Спрошенный послушно отвечает.
— У меня к вам просьба, — говорит пришедший, — как только вернетесь, сразу передайте вашему правительству: ни шагу назад!
И медленно уходит с чувством замечательно исполненного национального долга.
А с гуманистами всемирного размаха (в Израиле самом или вовне) — история слегка другая. И скорее по части химии она, по части тех таинственных процессов, которые творятся в нашем неизведанном духовном мире. В этих людях их еврейство как-то странно загнивает, обращаясь в сочные потоки слепоты и темного ожесточения.
А чтоб закончить эту грустную главу, припомним одну дивную, очень давнишнюю историю. Всего сто лет назад она случилась. Мы ее прочли в воспоминаниях секретаря Жаботинского. В отделе департамента полиции, занимавшемся евреями, было три сотрудника, в обязанность которых входило посещение еврейских лекций и собраний. Народ еврейский этих троих прекрасно знал, они и не скрывались: да, такая вот у нас работа. И один из них однажды был на некоем собрании, когда большую лекцию о сионизме прочитал сам Жаботинский — выдающийся оратор, как известно.
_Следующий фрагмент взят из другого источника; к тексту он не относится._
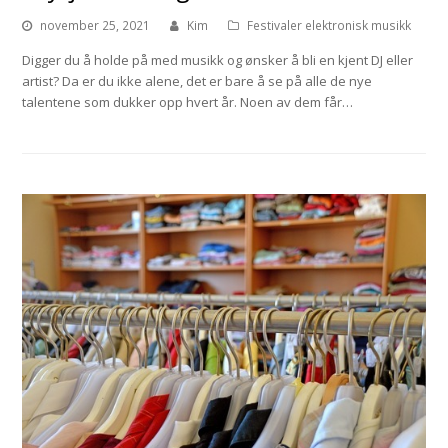
november 25, 2021
Kim
Festivaler elektronisk musikk
Digger du å holde på med musikk og ønsker å bli en kjent DJ eller
artist? Da er du ikke alene, det er bare å se på alle de nye
talentene som dukker opp hvert år. Noen av dem får…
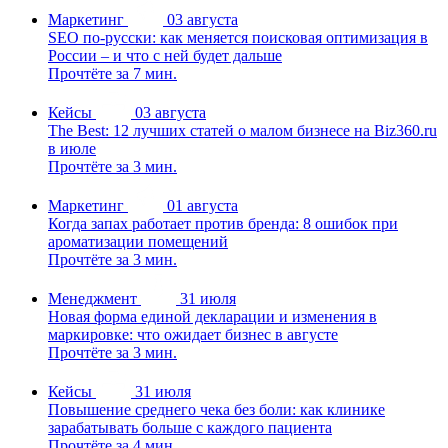
Маркетинг
03 августа
SEO по-русски: как меняется поисковая оптимизация в
России – и что с ней будет дальше
Прочтёте за 7 мин.
Кейсы
03 августа
The Best: 12 лучших статей о малом бизнесе на Biz360.ru
в июле
Прочтёте за 3 мин.
Маркетинг
01 августа
Когда запах работает против бренда: 8 ошибок при
ароматизации помещений
Прочтёте за 3 мин.
Менеджмент
31 июля
Новая форма единой декларации и изменения в
маркировке: что ожидает бизнес в августе
Прочтёте за 3 мин.
Кейсы
31 июля
Повышение среднего чека без боли: как клинике
зарабатывать больше с каждого пациента
Прочтёте за 4 мин.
А в конце, когда весь зал ему зааплодировал, секретарь вдруг с изумлением заметил, что дежурный полицейский чин со всеми вместе хлопает и вообще находится в восторженном экстазе.
— Понравилось? — осведомился секретарь. - Не то слово! — ответил немолодой полицейский. — Не то слово! Сионизм — какое замечательное дело! Только жалко, батенька, такое замечательное дело — и такому говенному народу доверять!
Глава 35
Только что мы в предыдущей главе зачеркнули нетактичную фразу о том, что даже животные не гадят в свои кормушки, как одновременно спохватились: мы ведь ничего не написали о прекрасных местных зоопарках!